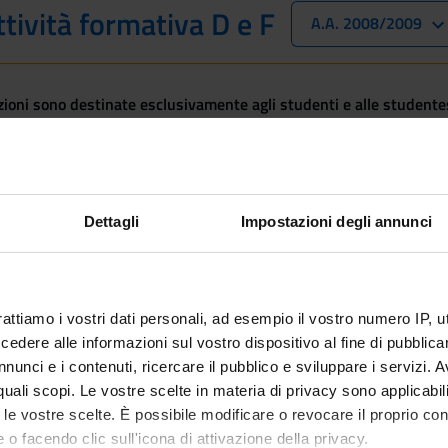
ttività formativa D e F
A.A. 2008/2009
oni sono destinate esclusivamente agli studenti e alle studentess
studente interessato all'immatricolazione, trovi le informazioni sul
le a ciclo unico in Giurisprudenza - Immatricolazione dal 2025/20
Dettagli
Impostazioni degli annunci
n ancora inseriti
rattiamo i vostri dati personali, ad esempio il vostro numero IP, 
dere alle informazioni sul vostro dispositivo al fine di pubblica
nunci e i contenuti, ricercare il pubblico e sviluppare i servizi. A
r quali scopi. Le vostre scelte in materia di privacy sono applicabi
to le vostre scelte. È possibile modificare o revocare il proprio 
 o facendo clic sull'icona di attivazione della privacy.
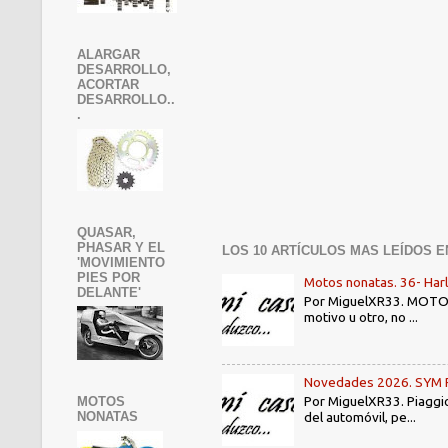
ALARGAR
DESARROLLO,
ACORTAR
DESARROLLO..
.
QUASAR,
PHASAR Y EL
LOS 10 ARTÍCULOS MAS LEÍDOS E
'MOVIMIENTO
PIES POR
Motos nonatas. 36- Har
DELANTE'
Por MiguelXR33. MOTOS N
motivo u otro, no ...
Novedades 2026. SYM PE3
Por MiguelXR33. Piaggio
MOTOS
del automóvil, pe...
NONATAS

### EXERCISE PROMPT
Only the lines containing the word "scelte" should be returned from the data above.

### ANSWER AREA
r quali scopi. Le vostre scelte in materia di privacy sono applicabi
to le vostre scelte. È possibile modificare o revocare il proprio 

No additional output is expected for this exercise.